[Prompt]: Transcribe the records below exactly, from their first line through the line containing "enables accurate measurement". Omit every line after it.

[Excerpts from a dataset]
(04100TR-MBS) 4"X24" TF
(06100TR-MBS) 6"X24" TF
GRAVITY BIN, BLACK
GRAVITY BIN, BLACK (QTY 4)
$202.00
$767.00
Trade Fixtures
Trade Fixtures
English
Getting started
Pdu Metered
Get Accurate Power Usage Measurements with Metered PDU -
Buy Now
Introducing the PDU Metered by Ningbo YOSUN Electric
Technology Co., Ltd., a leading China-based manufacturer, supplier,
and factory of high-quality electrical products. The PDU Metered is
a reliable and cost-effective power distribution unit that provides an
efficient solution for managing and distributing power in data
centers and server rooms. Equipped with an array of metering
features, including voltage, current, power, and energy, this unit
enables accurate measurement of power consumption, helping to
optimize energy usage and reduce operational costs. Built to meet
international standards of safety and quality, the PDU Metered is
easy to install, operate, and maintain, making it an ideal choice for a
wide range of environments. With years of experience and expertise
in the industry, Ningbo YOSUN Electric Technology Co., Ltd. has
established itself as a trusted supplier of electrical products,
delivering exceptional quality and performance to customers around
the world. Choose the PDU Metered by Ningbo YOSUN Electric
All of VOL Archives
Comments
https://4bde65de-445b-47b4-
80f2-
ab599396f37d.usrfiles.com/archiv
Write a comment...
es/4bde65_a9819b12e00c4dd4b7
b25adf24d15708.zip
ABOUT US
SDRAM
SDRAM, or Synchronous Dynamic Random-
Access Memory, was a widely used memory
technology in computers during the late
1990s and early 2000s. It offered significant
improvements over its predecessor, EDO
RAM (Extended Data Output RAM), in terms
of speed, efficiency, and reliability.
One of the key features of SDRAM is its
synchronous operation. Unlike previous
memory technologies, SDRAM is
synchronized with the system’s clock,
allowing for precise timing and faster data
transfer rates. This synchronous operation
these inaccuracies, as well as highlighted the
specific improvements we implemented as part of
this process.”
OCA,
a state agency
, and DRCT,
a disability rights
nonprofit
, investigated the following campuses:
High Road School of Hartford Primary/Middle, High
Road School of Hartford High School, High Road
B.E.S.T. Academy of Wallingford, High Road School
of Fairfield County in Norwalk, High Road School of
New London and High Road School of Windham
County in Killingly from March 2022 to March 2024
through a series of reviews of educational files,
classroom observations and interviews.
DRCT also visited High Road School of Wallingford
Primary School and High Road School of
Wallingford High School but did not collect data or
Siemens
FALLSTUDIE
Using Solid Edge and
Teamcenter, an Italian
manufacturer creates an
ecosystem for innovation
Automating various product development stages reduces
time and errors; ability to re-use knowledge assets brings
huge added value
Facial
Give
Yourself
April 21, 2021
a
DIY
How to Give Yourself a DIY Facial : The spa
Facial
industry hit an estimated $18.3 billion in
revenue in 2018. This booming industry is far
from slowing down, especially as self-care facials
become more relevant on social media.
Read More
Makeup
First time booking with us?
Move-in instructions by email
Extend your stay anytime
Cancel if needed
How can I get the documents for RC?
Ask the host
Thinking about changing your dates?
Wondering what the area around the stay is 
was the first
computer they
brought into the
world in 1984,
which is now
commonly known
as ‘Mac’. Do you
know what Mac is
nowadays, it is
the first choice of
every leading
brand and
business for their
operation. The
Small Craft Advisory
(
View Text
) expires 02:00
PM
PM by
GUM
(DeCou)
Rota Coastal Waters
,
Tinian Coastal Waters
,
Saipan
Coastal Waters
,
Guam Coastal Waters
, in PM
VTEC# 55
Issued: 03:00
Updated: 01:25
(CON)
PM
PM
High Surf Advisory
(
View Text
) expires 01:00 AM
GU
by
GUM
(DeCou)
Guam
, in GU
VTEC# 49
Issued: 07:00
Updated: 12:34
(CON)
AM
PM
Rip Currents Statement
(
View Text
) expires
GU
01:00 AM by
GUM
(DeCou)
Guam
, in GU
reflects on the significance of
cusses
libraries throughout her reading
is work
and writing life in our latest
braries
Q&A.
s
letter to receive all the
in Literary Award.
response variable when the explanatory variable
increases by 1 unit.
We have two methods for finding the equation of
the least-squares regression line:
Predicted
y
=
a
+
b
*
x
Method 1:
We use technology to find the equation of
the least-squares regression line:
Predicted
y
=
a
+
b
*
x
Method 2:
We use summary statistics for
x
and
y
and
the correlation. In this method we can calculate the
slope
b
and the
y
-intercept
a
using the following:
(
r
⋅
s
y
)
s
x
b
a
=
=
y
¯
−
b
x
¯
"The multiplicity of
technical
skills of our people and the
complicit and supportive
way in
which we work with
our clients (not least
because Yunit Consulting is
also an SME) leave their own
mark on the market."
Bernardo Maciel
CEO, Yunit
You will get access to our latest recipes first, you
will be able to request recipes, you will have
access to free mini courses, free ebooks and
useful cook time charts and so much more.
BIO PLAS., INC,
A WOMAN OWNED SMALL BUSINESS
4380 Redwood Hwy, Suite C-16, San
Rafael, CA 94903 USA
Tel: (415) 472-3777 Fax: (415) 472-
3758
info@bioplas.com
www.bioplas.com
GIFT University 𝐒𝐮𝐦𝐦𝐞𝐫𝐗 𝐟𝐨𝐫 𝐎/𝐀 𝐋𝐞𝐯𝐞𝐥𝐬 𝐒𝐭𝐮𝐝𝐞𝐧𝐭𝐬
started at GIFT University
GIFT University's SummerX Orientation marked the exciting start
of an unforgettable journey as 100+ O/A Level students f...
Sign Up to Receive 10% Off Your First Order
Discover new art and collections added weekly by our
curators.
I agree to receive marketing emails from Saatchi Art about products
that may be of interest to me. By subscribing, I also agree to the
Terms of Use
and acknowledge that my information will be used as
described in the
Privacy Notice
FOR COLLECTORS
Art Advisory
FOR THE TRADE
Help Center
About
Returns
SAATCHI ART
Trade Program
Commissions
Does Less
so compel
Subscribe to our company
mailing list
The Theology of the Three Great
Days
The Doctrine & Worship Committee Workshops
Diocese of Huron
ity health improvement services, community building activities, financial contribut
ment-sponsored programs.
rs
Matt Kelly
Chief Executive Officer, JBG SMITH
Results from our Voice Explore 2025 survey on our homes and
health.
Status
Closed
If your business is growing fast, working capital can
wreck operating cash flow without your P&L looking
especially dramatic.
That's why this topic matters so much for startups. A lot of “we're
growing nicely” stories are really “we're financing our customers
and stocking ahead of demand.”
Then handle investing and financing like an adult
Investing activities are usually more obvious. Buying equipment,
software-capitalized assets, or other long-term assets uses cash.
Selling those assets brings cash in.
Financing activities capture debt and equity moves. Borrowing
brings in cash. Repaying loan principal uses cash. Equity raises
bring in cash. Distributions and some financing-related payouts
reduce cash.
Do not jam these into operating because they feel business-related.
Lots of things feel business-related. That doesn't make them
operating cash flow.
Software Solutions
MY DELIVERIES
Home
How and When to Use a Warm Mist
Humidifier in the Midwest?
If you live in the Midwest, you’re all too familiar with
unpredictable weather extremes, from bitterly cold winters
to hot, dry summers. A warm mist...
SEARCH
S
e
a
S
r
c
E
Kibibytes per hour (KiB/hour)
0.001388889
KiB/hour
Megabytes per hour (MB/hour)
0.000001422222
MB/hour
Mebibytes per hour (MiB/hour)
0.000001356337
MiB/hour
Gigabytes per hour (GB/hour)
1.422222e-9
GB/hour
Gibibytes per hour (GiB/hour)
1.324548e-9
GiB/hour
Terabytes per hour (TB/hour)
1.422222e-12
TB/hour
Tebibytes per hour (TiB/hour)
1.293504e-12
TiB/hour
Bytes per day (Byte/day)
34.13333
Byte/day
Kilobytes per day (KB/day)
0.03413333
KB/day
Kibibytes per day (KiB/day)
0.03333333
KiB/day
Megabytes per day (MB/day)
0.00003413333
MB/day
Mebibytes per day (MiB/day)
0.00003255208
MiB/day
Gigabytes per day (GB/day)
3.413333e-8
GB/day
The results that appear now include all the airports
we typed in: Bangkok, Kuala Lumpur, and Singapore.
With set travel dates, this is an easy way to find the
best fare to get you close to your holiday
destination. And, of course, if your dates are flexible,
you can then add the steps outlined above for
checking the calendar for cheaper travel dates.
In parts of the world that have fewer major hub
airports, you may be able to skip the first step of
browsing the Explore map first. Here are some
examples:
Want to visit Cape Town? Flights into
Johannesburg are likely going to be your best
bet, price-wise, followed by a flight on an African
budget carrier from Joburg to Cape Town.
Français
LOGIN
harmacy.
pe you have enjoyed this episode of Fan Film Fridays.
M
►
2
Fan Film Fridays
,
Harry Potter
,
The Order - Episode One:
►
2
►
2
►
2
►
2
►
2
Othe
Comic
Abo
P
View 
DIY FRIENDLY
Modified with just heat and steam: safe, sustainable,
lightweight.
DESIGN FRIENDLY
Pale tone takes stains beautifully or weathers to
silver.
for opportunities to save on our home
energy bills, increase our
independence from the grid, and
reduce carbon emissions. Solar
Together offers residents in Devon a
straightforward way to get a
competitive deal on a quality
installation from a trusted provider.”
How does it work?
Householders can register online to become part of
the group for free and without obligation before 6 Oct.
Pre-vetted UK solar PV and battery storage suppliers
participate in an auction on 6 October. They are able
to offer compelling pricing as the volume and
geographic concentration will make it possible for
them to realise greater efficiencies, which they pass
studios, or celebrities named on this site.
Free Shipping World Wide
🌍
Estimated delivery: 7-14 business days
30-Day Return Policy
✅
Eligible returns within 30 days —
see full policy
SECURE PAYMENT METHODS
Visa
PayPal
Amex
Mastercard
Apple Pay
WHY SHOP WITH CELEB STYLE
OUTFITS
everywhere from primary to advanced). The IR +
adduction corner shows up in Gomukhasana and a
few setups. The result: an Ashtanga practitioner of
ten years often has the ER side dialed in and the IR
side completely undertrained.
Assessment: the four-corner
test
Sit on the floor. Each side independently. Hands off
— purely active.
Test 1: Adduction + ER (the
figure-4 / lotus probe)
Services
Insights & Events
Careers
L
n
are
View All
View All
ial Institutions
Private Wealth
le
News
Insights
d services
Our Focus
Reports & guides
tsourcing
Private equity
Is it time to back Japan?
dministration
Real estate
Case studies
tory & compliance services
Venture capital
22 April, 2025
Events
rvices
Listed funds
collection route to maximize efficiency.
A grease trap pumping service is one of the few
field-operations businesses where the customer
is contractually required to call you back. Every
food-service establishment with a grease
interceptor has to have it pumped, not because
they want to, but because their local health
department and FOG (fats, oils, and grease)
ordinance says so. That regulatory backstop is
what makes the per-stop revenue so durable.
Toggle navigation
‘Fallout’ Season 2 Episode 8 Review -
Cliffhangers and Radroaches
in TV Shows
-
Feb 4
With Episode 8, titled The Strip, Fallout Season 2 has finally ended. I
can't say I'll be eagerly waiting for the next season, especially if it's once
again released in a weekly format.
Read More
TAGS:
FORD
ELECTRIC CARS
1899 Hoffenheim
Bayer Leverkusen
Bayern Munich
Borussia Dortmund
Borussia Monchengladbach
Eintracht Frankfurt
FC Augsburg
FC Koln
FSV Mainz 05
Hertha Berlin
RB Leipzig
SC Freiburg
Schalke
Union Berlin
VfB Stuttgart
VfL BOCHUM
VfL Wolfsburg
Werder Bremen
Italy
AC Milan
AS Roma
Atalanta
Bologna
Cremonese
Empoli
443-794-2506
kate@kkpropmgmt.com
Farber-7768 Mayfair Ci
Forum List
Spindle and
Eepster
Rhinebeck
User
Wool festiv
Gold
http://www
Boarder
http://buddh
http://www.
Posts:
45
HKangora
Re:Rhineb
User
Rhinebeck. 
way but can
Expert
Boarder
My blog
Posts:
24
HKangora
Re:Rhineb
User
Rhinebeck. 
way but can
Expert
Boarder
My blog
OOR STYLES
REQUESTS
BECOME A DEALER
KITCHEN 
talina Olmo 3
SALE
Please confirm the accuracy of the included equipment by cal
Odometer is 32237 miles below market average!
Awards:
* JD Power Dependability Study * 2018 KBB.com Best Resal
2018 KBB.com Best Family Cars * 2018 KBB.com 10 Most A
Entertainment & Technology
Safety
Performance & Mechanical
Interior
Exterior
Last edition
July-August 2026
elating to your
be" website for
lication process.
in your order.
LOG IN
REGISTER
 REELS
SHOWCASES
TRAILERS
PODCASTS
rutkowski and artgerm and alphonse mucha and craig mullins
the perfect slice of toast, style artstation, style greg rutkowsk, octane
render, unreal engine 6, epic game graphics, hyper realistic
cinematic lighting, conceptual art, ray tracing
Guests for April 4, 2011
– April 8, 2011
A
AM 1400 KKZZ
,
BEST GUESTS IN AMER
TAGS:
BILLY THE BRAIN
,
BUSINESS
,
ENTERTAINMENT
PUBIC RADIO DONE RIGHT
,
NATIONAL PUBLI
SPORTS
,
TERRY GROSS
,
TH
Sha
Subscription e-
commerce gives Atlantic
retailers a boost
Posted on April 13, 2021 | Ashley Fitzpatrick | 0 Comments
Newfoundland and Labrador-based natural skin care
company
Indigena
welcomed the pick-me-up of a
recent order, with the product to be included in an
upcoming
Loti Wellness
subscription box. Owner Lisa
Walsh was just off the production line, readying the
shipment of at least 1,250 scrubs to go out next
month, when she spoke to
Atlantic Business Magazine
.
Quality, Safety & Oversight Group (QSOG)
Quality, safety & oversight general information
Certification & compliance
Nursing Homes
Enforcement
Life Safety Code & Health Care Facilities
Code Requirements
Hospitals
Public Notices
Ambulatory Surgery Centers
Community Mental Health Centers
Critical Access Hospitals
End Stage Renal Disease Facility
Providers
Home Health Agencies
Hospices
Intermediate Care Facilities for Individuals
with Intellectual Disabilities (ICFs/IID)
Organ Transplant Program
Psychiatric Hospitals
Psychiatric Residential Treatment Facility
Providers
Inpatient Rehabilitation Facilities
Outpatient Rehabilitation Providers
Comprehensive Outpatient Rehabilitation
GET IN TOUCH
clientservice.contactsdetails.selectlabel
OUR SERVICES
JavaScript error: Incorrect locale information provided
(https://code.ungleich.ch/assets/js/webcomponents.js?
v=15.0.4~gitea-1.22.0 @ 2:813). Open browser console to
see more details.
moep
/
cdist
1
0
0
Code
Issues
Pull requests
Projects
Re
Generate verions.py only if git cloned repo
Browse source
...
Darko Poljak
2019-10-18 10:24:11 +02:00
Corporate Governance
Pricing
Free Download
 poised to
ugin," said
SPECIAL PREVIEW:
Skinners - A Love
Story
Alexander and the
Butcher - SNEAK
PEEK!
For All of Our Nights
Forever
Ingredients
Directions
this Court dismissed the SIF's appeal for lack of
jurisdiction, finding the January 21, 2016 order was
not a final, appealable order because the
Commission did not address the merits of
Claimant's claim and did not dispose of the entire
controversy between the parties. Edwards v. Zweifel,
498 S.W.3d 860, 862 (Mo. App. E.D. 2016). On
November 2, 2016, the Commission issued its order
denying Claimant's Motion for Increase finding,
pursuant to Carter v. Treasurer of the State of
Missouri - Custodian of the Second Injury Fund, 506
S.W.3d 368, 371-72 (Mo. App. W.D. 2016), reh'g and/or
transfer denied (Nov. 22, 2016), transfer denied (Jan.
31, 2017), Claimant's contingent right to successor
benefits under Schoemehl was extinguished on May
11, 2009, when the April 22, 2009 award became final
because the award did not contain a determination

[Result for this exercise]:
(04100TR-MBS) 4"X24" TF
(06100TR-MBS) 6"X24" TF
GRAVITY BIN, BLACK
GRAVITY BIN, BLACK (QTY 4)
$202.00
$767.00
Trade Fixtures
Trade Fixtures
English
Getting started
Pdu Metered
Get Accurate Power Usage Measurements with Metered PDU -
Buy Now
Introducing the PDU Metered by Ningbo YOSUN Electric
Technology Co., Ltd., a leading China-based manufacturer, supplier,
and factory of high-quality electrical products. The PDU Metered is
a reliable and cost-effective power distribution unit that provides an
efficient solution for managing and distributing power in data
centers and server rooms. Equipped with an array of metering
features, including voltage, current, power, and energy, this unit
enables accurate measurement of power consumption, helping to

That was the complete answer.